DM: What about the Internet of Things, what’s the approach going to be there? After all, we’ve all been interacting with cars and fridges and watches for years without having to put up with advertising, for want of a better phrase.

SM: Branded content can be useful to consumers, so it’s about delivering relevant content at the right time, something they will find engaging, informative or entertaining. It’s less about ads, more about finding the right route in and thinking smarter round it.

MC: I think there has to be some thought behind it; what are we as consumers going to put up with and how does it help engage me, entertain me or give me something that makes me happy. It will be trial and error.
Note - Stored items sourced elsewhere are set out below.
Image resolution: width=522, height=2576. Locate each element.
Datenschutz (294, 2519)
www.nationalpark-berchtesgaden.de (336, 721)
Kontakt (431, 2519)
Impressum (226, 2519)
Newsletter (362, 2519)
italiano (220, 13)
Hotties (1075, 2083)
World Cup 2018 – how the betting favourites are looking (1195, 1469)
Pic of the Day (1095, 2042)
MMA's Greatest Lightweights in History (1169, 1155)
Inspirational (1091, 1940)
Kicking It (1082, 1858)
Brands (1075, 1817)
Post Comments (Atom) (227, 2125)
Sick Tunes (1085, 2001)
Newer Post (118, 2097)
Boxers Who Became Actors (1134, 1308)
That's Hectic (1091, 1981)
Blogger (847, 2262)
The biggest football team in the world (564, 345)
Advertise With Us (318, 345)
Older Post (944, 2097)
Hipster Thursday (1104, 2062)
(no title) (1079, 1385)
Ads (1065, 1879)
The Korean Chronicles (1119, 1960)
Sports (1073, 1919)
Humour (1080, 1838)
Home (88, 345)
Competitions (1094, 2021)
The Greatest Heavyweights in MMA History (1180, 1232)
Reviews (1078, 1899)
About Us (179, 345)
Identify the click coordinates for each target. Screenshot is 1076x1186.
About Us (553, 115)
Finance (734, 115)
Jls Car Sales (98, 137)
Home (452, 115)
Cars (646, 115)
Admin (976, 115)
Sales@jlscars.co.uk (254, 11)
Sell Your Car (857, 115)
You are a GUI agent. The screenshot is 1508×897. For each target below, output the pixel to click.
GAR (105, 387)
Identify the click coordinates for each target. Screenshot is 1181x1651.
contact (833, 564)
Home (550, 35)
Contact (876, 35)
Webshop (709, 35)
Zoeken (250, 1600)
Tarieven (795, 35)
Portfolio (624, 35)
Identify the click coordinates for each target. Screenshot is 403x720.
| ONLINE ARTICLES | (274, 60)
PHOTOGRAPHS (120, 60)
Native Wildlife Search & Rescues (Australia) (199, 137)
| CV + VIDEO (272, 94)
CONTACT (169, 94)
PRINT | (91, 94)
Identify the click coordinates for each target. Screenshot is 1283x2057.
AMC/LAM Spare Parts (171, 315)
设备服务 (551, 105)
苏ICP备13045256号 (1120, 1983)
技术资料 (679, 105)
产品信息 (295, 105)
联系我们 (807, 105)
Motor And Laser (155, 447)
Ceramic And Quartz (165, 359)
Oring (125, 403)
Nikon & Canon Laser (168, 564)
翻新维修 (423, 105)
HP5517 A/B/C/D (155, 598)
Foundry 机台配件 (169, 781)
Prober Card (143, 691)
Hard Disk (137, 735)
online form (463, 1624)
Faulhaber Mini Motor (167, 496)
Mobile overall is still in the nascent stage; some people get it a bit better and are executing well, and others are still trying to figure out the ROI on any mobile activity.

DM: And who’s going to own the customer in the future? Is there hope for mobile operators or indeed for anyone outside the GAFA (Google, Apple, Facebook, Amazon) Gang?

MC: The customer is going to own the customer. I am driving my personal experience, I control my 117 minutes I spend a day on my phone, so I am the one driving the experience, the individual. The  people that facilitate my best engagement will be the ones I choose to interact with.

SM: I agree, the consumer wins out. They will have more choice in every dynamic.